— About this task —
Could you show all lines in the entries below that contain the string "Lauro"?

[Stored data]
::::::::

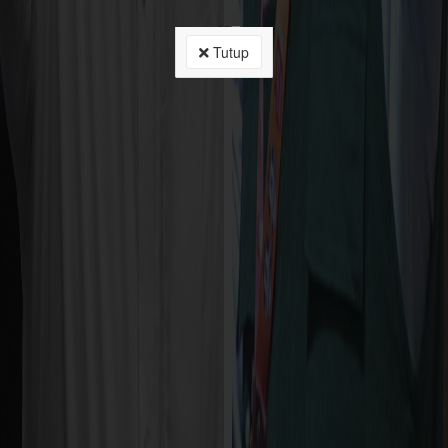
Tutup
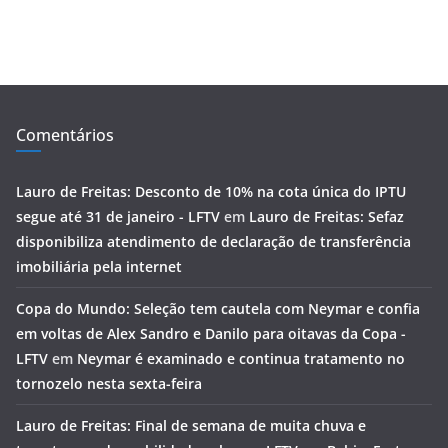
Comentários
Lauro de Freitas: Desconto de 10% na cota única do IPTU
segue até 31 de janeiro - LFTV
em
Lauro de Freitas: Sefaz
disponibiliza atendimento de declaração de transferência
imobiliária pela internet
Copa do Mundo: Seleção tem cautela com Neymar e confia
em voltas de Alex Sandro e Danilo para oitavas da Copa -
LFTV
em
Neymar é examinado e continua tratamento no
tornozelo nesta sexta-feira
Lauro de Freitas: Final de semana de muita chuva e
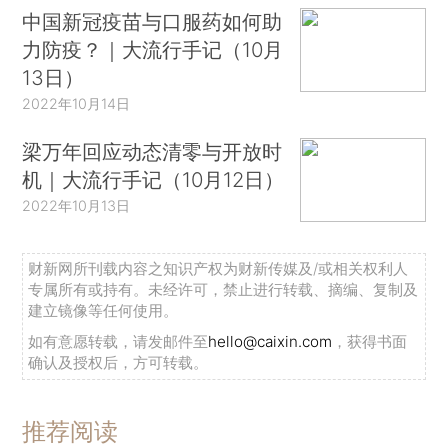
中国新冠疫苗与口服药如何助
力防疫？｜大流行手记（10月
13日）
2022年10月14日
梁万年回应动态清零与开放时
机｜大流行手记（10月12日）
2022年10月13日
财新网所刊载内容之知识产权为财新传媒及/或相关权利人
专属所有或持有。未经许可，禁止进行转载、摘编、复制及
建立镜像等任何使用。
如有意愿转载，请发邮件至
hello@caixin.com
，获得书面
确认及授权后，方可转载。
推荐阅读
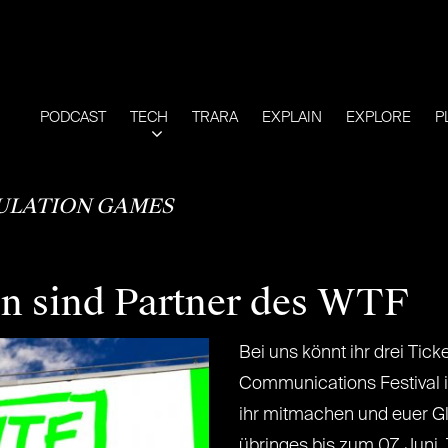
PODCAST
TECH
TRARA
EXPLAIN
EXPLORE
P
ULATION GAMES
en sind Partner des WTF
Bei uns könnt ihr drei Tic
Communications Festival i
ihr mitmachen und euer Gl
übringes bis zum 07. Juni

::::::::

— Task answer —
Lauro de Freitas: Desconto de 10% na cota única do IPTU
Lauro de Freitas: Sefaz
Lauro de Freitas: Final de semana de muita chuva e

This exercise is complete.